We see that the p-value of 0.000007, meaning that we reject the null hypothesis and go with the alternative. Test preparation scores seem to improve the average math score for the students.

2.2.4 Maths Score vs Race: Analysis of Variance

Is there a relationship between race and ethnicity and the average math scores? We test this assertion using the analysis of variance (ANOVA). There are three primary assumptions in ANOVA:

The responses for each factor level have a normal population distribution.
These distributions have the same variance.
The data are independent

Specifically, we test the following hypotheses.

H0: There is no significant difference in mean math scores between difference race and ethnic groups.

H1: There is a significant difference in mean math scores between difference race and ethnic groups.

We first look at the visual depicting math scores against race and ethnicity. We see a clear difference, especially race Group E has a much higher maths score. In our test, we want to see whether this difference is statistically significant. In the chart showing the distribution of the math score by race, there is no significant departure from the normal bell shape and hence the assumption of normality is realistic.

Code

# Box plot of maths scores by race ----
exams %>% 
  ggplot(aes(x = race_ethnicity,
             y = math_score,
             color = race_ethnicity)) + 
  geom_boxplot() + 
  theme(legend.position = "top",
        legend.title = element_blank()) + 
  labs(x = "Race/Ethnicity", y = "Math Score",
       title = "Race/Ethnicity vs Math Score")

Code

# Distribution of maths scores across race ----
###############################################
exams %>% 
  ggplot(aes(x = math_score)) + 
  geom_histogram() + 
  facet_wrap(~race_ethnicity) + 
  labs(title = "Distribution of Maths Scores by Race")

Code

## Analysis of variance (ANOVA) ----
aov(math_score ~ race_ethnicity, data = exams) %>% 
  summary()

                Df Sum Sq Mean Sq F value              Pr(>F)    
race_ethnicity   4  18376    4594    21.7 <0.0000000000000002 ***
Residuals      995 210307     211                                
---
Signif. codes:  0 '***' 0.001 '**' 0.01 '*' 0.05 '.' 0.1 ' ' 1

We see a p-value of close to zero. Hence, we reject the null hypothesis and go with the alternative hypothesis. There is a significant difference in mean math scores between difference race and ethnic groups.

2.3 Regression Analysis and the F-test

In this section, I examine the factors that have a significant relationship with maths scores in test using regression analysis.
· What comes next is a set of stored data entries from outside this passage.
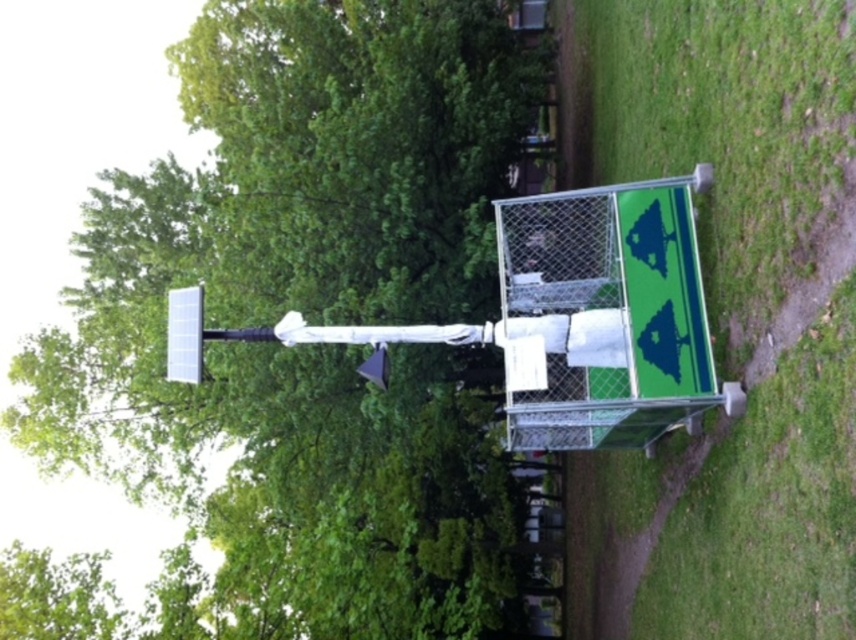 Question: Is green leafy tree at upper center above green grass at lower right?

Choices:
 (A) no
 (B) yes

Answer: (A)

Question: Can you confirm if green leafy tree at upper center is positioned to the right of green grass at lower right?

Choices:
 (A) yes
 (B) no

Answer: (B)

Question: Among these points, which one is nearest to the camera?

Choices:
 (A) click(x=146, y=234)
 (B) click(x=715, y=620)

Answer: (B)

Question: Does green leafy tree at upper center appear under green grass at lower right?

Choices:
 (A) yes
 (B) no

Answer: (A) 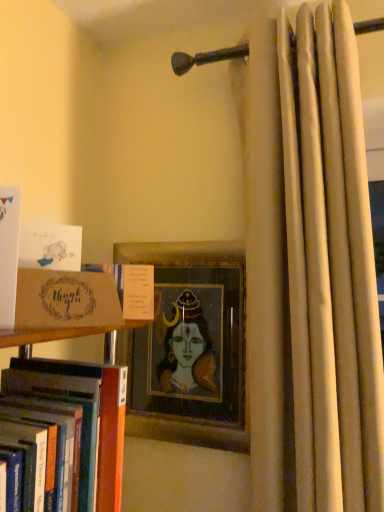 Question: From a real-world perspective, is brown cardboard box at left, the second book ordered from the bottom, positioned above or below white matte card at upper left, marked as the fourth book in a bottom-to-top arrangement?

Choices:
 (A) above
 (B) below

Answer: (B)

Question: Is brown cardboard box at left, placed as the third book when sorted from top to bottom, spatially inside white matte card at upper left, marked as the fourth book in a bottom-to-top arrangement, or outside of it?

Choices:
 (A) outside
 (B) inside

Answer: (A)

Question: Estimate the real-world distances between objects in this image. Which object is closer to the white matte card at left, arranged as the 2th book when viewed from the top?

Choices:
 (A) wooden picture frame at center
 (B) white matte card at upper left, which ranks as the 1th book in top-to-bottom order
 (C) hardcover book at center, marked as the 1th book in a bottom-to-top arrangement
 (D) beige fabric curtain at right
 (E) matte brown card at left

Answer: (E)

Question: Based on their relative distances, which object is nearer to the brown cardboard box at left, the second book ordered from the bottom?

Choices:
 (A) matte brown card at left
 (B) hardcover book at center, arranged as the 4th book when viewed from the top
 (C) white matte card at left, arranged as the 2th book when viewed from the top
 (D) white matte card at upper left, marked as the fourth book in a bottom-to-top arrangement
 (E) wooden picture frame at center

Answer: (A) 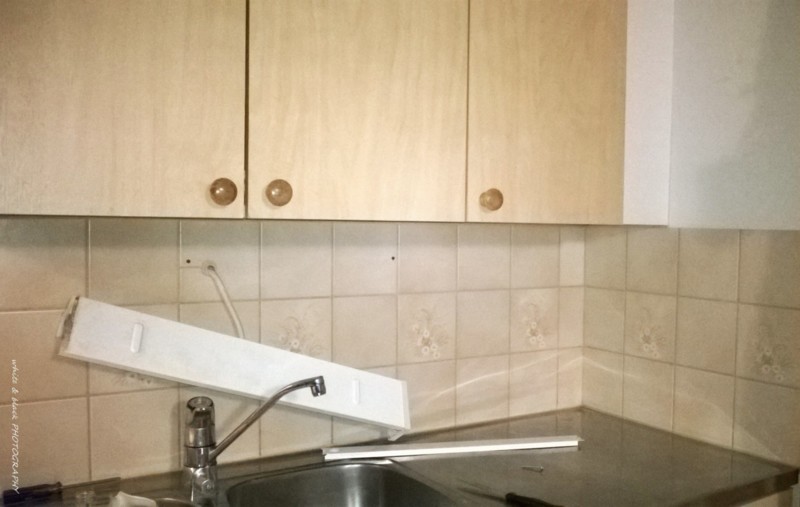 At what (x,y) coordinates should I click in order to perform the action: click on knobs. Please return your answer as a coordinate pair (x, y). This screenshot has height=507, width=800. Looking at the image, I should click on (222, 190), (282, 197), (493, 198).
The null hypotheses are that each of the coefficients is zero. The alternative hypotheses are that the coefficients are significantly different from zero.

We see from the regression table that kids with a parent with an associate degree have a higher test scores on average. Likewise, kids with high scores in reading and writing tend to have higher test scores, on average, compared to kids with low test scores in reading and writing. Kids on a standard meal have higher test scores on average compared to kids on a free meal. This could reflect the socio-economic background of the kids. In terms of explanatory power, the model has an \(R^{2}\) of 0.85. This means that the model can explain 85% of the variation in maths scores.

The F-statistic is also important in this case. Being significant, we see that the model explains the variation in maths scores better than a model with no independent variables. The null hypothesis is that the model does no better than a null model- a model with no variables. The alternative hypothesis states that the model is significantly better than a null model.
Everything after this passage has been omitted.